Block-Diagonal Guided DBSCAN Clustering
Weibing Zhao
TL;DR
DBSCAN often struggles with high-dimensional, large-scale data and is sensitive to the neighborhood parameter $\epsilon$ and density threshold $\delta$. This work introduces BD-DBSCAN, which builds a similarity graph that can be permuted to a block-diagonal form and then identifies clustering structure by grouping diagonal blocks. It advances the pipeline with a gradient-descent-based permutation routine, a DBSCAN-based points traversal that yields an augmented cluster ordering, and a split-and-refine diagonal-block search with theoretical guarantees. The method offers robustness to density variation, scalability to large datasets, and intuitive visualization of the clustering process. Empirical evaluation on twelve real-world benchmarks shows consistent superiority over state-of-the-art methods.
Abstract
Cluster analysis plays a crucial role in database mining, and one of the most widely used algorithms in this field is DBSCAN. However, DBSCAN has several limitations, such as difficulty in handling high-dimensional large-scale data, sensitivity to input parameters, and lack of robustness in producing clustering results. This paper introduces an improved version of DBSCAN that leverages the block-diagonal property of the similarity graph to guide the clustering procedure of DBSCAN. The key idea is to construct a graph that measures the similarity between high-dimensional large-scale data points and has the potential to be transformed into a block-diagonal form through an unknown permutation, followed by a cluster-ordering procedure to generate the desired permutation. The clustering structure can be easily determined by identifying the diagonal blocks in the permuted graph.
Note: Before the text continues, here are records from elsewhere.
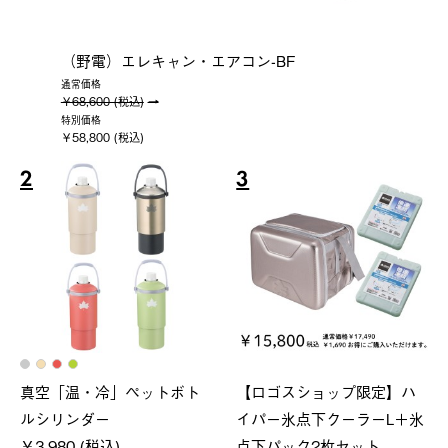
（野電）エレキャン・エアコン-BF
通常価格
￥68,600 (税込)
特別価格
￥58,800 (税込)
2
3
真空「温・冷」ペットボト
【ロゴスショップ限定】ハ
ルシリンダー
イパー氷点下クーラーL＋氷
￥3,980 (税込)
点下パック2枚セット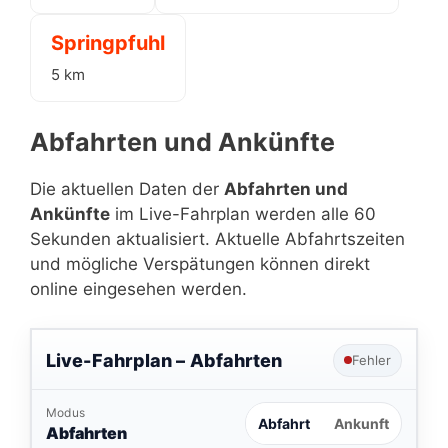
Springpfuhl
5 km
Abfahrten und Ankünfte
Die aktuellen Daten der
Abfahrten und
Ankünfte
im Live-Fahrplan werden alle 60
Sekunden aktualisiert. Aktuelle Abfahrtszeiten
und mögliche Verspätungen können direkt
online eingesehen werden.
Live-Fahrplan –
Abfahrten
Fehler
Modus
Abfahrt
Ankunft
Abfahrten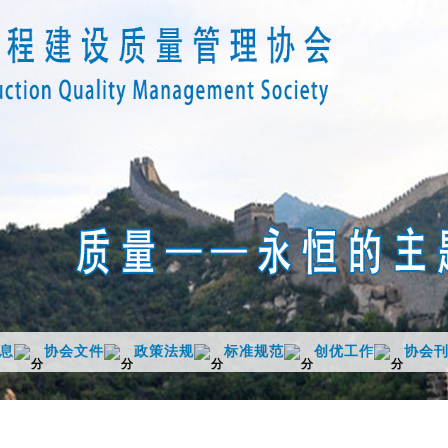
息
协会文件
政策法规
标准规范
创优工作
协会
We propose a gradient descent-based method to solve the proposed problem. Additionally, we develop a DBSCAN-based points traversal algorithm that identifies clusters with high densities in the graph and generates an augmented ordering of clusters. The block-diagonal structure of the graph is then achieved through permutation based on the traversal order, providing a flexible foundation for both automatic and interactive cluster analysis. We introduce a split-and-refine algorithm to automatically search for all diagonal blocks in the permuted graph with theoretically optimal guarantees under specific cases. We extensively evaluate our proposed approach on twelve challenging real-world benchmark clustering datasets and demonstrate its superior performance compared to the state-of-the-art clustering method on every dataset.